Além das moças de capa, o jornal também tem despertado a curiosidade por outro fato. Há informação, entre formadores de opinião nos quatro cantos de Rondônia, de que o novo “veículo de comunicação” pertence ao senador Acir Gurgacz (PDT). É certo e incontestável que seus redatores, assim como os editores Nilton Salina e Carlos Esperança, trabalham no mesmo prédio do SGC (Sistema Gurgacz de Comunicação), onde funcionam o jornal Diário da Amazônia e Rede TV Rondônia de Televisão. O novo jornal é distribuído junto com o Diário. Causa imensa estranheza, a dama Ana Gurgacz, pessoa de conduta séria e ilibada, recentemente posta como mandatária do SGC permitir tamanha baixaria. Há quem diga que o parlamentar desconhece o que vem ocorrendo dentro da própria empresa. Justiça seja feita, não podemos creditar a um senador da República, um gentleman, algo tão vil quanto o encarte de um apócrifo dentro do Diário da Amazônia chamando de corrupto procurador-geral de Justiça do Estado de Rondônia, Héverton Aguiar. Melhor não crer em tamanho desrespeito a uma das figuras que comanda a instituição que mais vem lutando e atuando contra a corrupção e o crime organizado.

Deixando de lado as ilações de total ignorância dos diretores e proprietários do SGC sobre o conteúdo de encartes e do tal folhetim impresso na gráfica do Diário da Amazônia e distribuído pela Eucatur , voltemos a falar de etimologia. Desta vez emprestando ao editor-chefe de O Nojentão a expressão que vem do latim mascus ou masca, cujo significado é fantasma, como dito anteriormente. Nilton Salina grunhe do alto de suas alucinações a existência de colegas fantasmas assombrando os corredores da Assembleia Legislativa. Imputa-lhes o crime de peculato, seguindo tipificação errônea de delegados da Operação Apocalipse. Portanto, utilizemos da mesma cortesia do colega, mas com embasamento e documentos comprobatórios dando conta que, além de emprestar o nome para a folha paralela do então presidente da Assembleia Legislativa, Carlão de Oliveira (Operação Dominó), Nilton Salina empregava o pai, já falecido, Andre Mirto Salina e a esposa Terezinha de Paiva Martins Salina. Todos nomeados e exonerados em atos comuns.

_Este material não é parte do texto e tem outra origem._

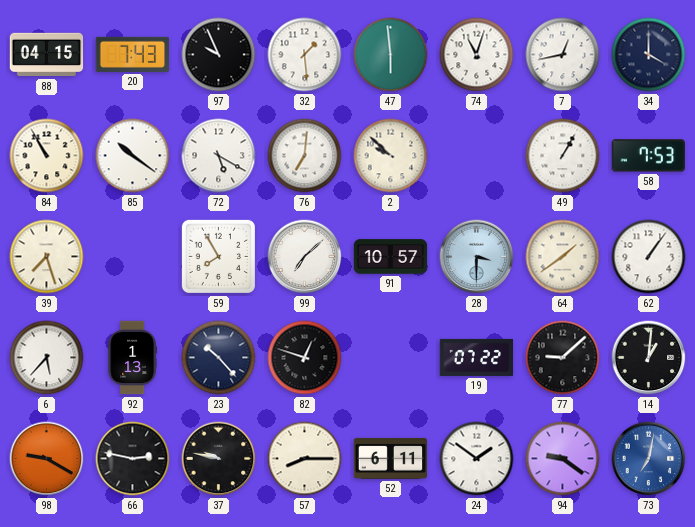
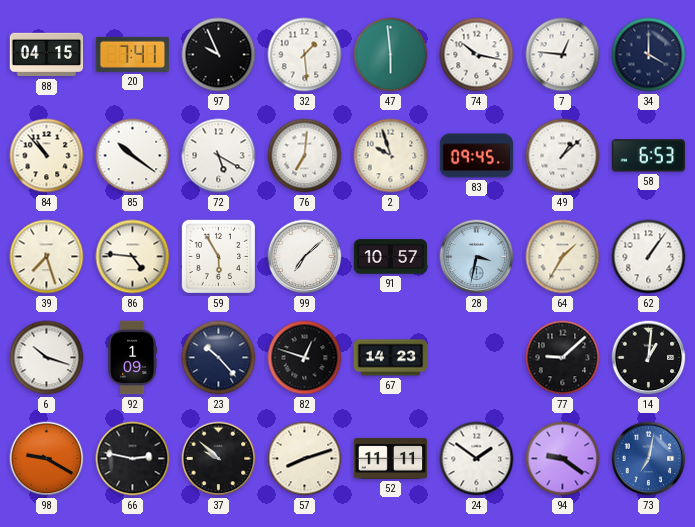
20: 7:43 -> 7:41
74: 11:03 -> 10:17
7: 12:43 -> 12:46
84: 10:55 -> 10:53
2: 9:52 -> 9:57
83: none -> 09:45
49: 1:05 -> 1:08
58: 7:53 -> 6:53
86: none -> 4:46
59: 7:55 -> 5:55
28: 3:30 -> 3:32
64: 1:39 -> 1:35
6: 5:37 -> 10:18
92: 1:13 -> 1:09
67: none -> 14:23
19: 07:22 -> none
37: 9:47 -> 9:52
57: 8:15 -> 8:12
52: 6:11 -> 11:11
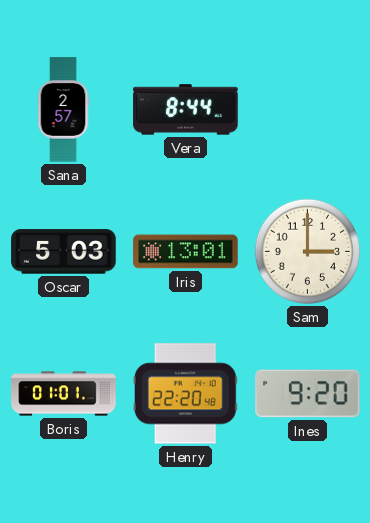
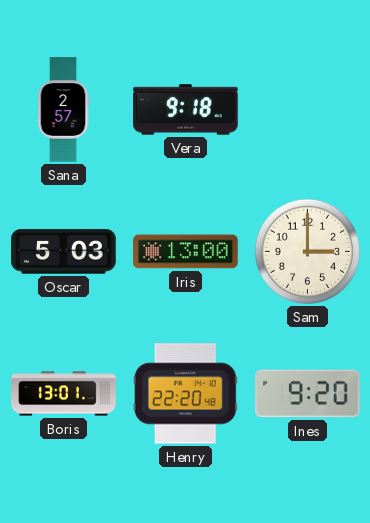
Vera: 8:44 -> 9:18
Iris: 13:01 -> 13:00
Boris: 01:01 -> 13:01
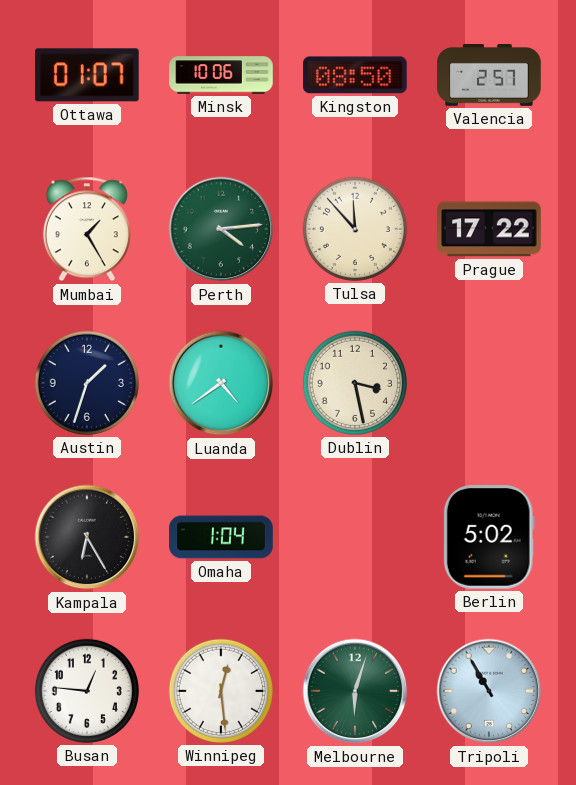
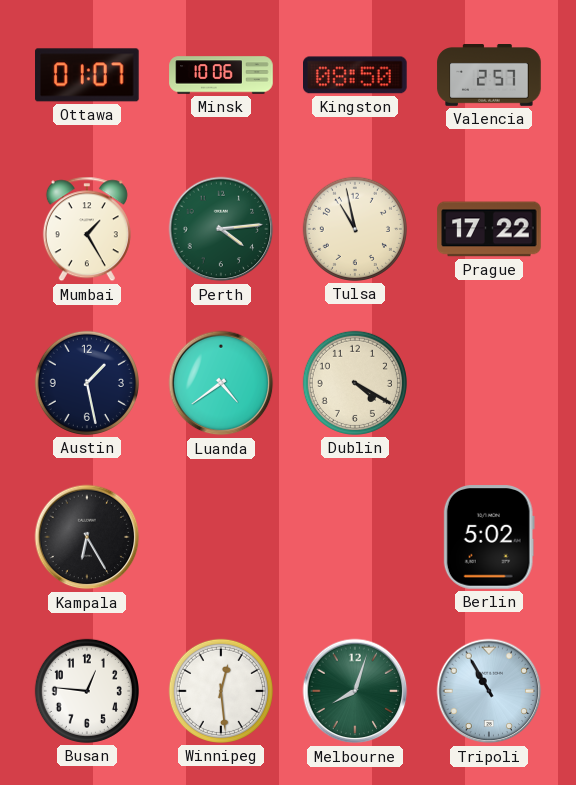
Tulsa: 11:53 -> 10:58
Austin: 1:33 -> 1:28
Dublin: 3:28 -> 4:20
Omaha: 1:04 -> none
Melbourne: 6:03 -> 8:03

Ocorre que, é corriqueiro o entra e sai de Nilton Salina da folha da Assembleia Legislativa. Recentemente, foi exonerado pelo presidente em exercício daquela casa, Maurão de Carvalho, porque se recusava a comparecer ao trabalho. Mas, Nilton Salina não comete neste ato o crime de peculato. Pode vir a ser denunciado, talvez, por crime ainda pior: estelionato. Senão vejamos: Consta que o pai de Nilton Salina jamais residiu em Rondônia no período em que estava empregado na Assembleia Legislativa. Documentos obtidos pelo RONDONIAGORA revelam discrepância nas assinaturas em todo o calhamaço de papeis exigidos para nomeação no cargo. Na pasta funcional do patriarca da família Salina não há sequer comprovante de endereço, apenas, e tão somente, uma declaração preenchida, coincidentemente, com a mesma letra de Nilton Salina.

De acordo com o Cadastro Nacional de Falecidos, Andre Mirto Salina faleceu no dia 16 de maio de 2006, mas só foi exonerado três meses depois. Como e se recebeu depois de falecido?! Eis uma das perguntas que Nilton Salina terá que responder ao Ministério Público de Rondônia. Está aí nossa ciência das palavras nos emprestando sabedoria para aplicação em caso concreto do termo MÁSCARA.